Open goodgoodstudy92 opened 4 years ago

goodgoodstudy92 commented 4 years ago

Hi Thanks for your amazing project, I'm confused about the learning rate setting. I saw in other issue you mentioned "in order to detect the key points accurately, it is necessary to have a large learning rate for the key points", is that mean the learning rate in lmk branch should be larger than classification and bbox regression?

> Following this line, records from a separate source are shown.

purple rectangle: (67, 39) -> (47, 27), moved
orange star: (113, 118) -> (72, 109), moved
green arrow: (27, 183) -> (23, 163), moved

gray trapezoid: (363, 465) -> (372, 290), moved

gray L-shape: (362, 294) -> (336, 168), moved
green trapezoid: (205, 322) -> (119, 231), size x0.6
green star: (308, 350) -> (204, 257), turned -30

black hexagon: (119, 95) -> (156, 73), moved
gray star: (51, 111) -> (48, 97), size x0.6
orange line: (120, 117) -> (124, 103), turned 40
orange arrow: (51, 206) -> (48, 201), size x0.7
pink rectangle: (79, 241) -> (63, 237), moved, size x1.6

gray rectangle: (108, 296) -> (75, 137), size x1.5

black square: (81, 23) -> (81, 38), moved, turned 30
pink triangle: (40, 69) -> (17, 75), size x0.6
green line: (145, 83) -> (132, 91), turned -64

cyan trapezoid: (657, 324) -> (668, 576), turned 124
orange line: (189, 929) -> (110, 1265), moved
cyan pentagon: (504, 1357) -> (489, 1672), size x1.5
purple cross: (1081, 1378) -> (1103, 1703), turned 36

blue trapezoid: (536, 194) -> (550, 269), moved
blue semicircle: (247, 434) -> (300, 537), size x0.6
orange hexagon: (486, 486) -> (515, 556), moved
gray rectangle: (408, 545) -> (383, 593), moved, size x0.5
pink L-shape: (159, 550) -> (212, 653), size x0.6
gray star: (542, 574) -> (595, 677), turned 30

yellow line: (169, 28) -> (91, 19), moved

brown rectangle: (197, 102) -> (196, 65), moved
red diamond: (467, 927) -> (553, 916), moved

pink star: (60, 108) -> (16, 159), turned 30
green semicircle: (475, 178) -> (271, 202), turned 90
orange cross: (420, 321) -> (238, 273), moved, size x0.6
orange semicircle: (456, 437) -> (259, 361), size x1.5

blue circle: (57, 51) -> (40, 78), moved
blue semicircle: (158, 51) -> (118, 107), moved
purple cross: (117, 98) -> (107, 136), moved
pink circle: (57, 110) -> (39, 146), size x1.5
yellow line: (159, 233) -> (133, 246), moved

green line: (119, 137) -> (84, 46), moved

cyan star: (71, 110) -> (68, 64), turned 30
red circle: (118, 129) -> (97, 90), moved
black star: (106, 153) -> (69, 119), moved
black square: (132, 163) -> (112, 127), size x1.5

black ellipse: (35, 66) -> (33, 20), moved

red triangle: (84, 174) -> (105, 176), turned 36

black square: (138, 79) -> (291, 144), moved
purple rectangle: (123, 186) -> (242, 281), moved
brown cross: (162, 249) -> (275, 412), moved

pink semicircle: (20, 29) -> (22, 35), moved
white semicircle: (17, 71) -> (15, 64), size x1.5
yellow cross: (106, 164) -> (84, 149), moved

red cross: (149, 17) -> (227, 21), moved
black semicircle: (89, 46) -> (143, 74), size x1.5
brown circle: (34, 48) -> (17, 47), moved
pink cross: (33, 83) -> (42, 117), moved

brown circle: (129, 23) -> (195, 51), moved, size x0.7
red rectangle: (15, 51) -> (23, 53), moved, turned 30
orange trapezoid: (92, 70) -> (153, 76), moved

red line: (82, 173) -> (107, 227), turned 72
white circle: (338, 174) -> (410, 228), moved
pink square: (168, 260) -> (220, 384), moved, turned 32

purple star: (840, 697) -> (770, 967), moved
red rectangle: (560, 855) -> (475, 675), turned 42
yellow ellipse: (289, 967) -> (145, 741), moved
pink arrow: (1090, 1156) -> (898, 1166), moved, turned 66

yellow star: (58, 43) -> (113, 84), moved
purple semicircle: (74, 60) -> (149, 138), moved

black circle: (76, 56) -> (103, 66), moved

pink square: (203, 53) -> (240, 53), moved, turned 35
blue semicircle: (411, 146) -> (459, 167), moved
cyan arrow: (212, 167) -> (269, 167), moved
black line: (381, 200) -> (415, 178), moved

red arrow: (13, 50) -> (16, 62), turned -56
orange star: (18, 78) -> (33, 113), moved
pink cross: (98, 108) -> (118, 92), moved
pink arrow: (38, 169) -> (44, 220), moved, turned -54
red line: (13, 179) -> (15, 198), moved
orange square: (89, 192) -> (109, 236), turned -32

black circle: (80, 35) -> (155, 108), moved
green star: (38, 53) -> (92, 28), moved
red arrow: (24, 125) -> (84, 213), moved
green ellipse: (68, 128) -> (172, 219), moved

But in your code I found the learning rate is the same in the whole model

 def adjust_learning_rate(optimizer, gamma, epoch, step_index, iteration, epoch_size):
    warmup_epoch = -1
    if epoch <= warmup_epoch:
        lr = 1e-6 + (initial_lr-1e-6) * iteration / (epoch_size * warmup_epoch)
    else:
        lr = initial_lr * (gamma ** (step_index))
    for param_group in optimizer.param_groups:
        param_group['lr'] = lr
    return lr

and in the Retinaface's mxnet version, I found the author use smaller learning rate in lmk branch

if landmark:
      landmark_diff = rpn_landmark_pred_reshape-landmark_target
      landmark_diff = landmark_diff * landmark_weight
      rpn_landmark_loss_ = mx.symbol.smooth_l1(name='%s_rpn_landmark_loss_stride%d_'%(prefix,stride), scalar=3.0, data=landmark_diff)
      rpn_landmark_loss = mx.sym.MakeLoss(name='%s_rpn_landmark_loss_stride%d'%(prefix,stride), data=rpn_landmark_loss_, grad_scale=0.5*lr_mult / (config.TRAIN.RPN_BATCH_SIZE))
      ret_group.append(rpn_landmark_loss)
      ret_group.append(mx.sym.BlockGrad(landmark_weight))
    return ret_group
S201961152 commented 3 years ago

Hello,if I change the batchsize,should I also change the lr?